SuperDuos — or maybe I should say, beads that I’ve seen sold as SuperDuos — can vary in shape, from bean-looking things, to almost DiamonDuo or GemDuo shape (that is, rhombuses). SuperDuos are a bit more curvy in their edges, than either DiamonDuos or GemDuos, though; at least if I’m correct. Of course, though, I have SuperDuos from the early days, meaning I may have some very old-model beads!

I’m going to have to remove the “root beer” bead in between the two amber 3mm Magatama drops, in order for this to turn out flat. Right now, the fringes are overlapping a bit, as the three-bead fringe (two 3mm Magatamas and one matte Fringe bead, possibly Czech in origin) is slightly wider than one full-size SuperDuo. If I repeated the three-bead blue fringe every time I could, the overlap would be noticeable.

Tonight, D and I went out to an Asian discount store which is closing its doors; I found two “Quilting Totebags” for about $2.50 each, and brought home three smaller chirimen bags which are still big enough to contain tubes of beads, and projects. I’ve been wanting to take this stuff to work, and this seems like a good way in which to do so.

One thing I’ve learned over the course of years is that the method of storage affects the use of what is stored: if two things are stored far apart or segregated by size or shape, for example, it is less likely they’ll find it into combination, unless measures are taken to counter this.

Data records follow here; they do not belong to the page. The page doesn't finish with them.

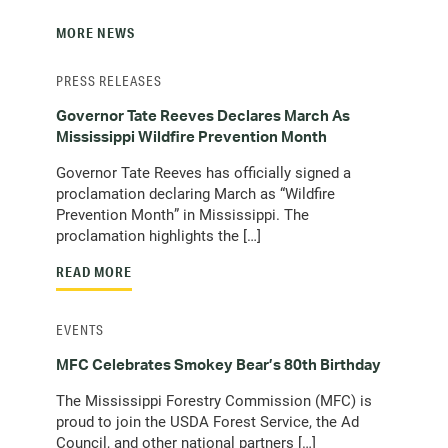
MORE NEWS
PRESS RELEASES
Governor Tate Reeves Declares March As
Mississippi Wildfire Prevention Month
Governor Tate Reeves has officially signed a
proclamation declaring March as “Wildfire
Prevention Month” in Mississippi. The
proclamation highlights the […]
READ MORE
EVENTS
MFC Celebrates Smokey Bear’s 80th Birthday
The Mississippi Forestry Commission (MFC) is
proud to join the USDA Forest Service, the Ad
Council, and other national partners […]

I also realized that right now, with my design, I have a tendency to start with color and color combinations, and combine everything I can find into a desired color scheme, then take what shapes I have in those colors, and attempt to assemble them into a form. (It’s kind of a creative exercise.)

In the future, I may attempt to get all the shapes I can in some neutral shade, and work at the form first, before choosing the colors.

I feel the need to note some things about design, for myself in the future:

  • Beadweaving is kind of like using Legos. Structurally (aside from cabochons and bead embroidery, the latter of which can range into sewing), you generally have two main design elements: piercings, and lines.
  • Any line must go through or around a bead, which has one or more piercings through which a line may pass.
  • That line must then either wrap around another line (as with Brick Stitch), or pass through a piercing.
  • In bead weaving, we generally attempt to cover exposed threads with beads, in order to avoid damage to those threads.
  • In beaded micromacramé, not all cords must be covered, as the cords themselves are a visual as well as structural design element (with the possibility of becoming a dominant design element). These cords are also generally strong enough to withstand exposure.

Right now, I absolutely know I need a shower before tomorrow, so I’m going to end this, here. I will note, however, that I have a lot of new reading material from the bookstore…it would be nice to get around to it!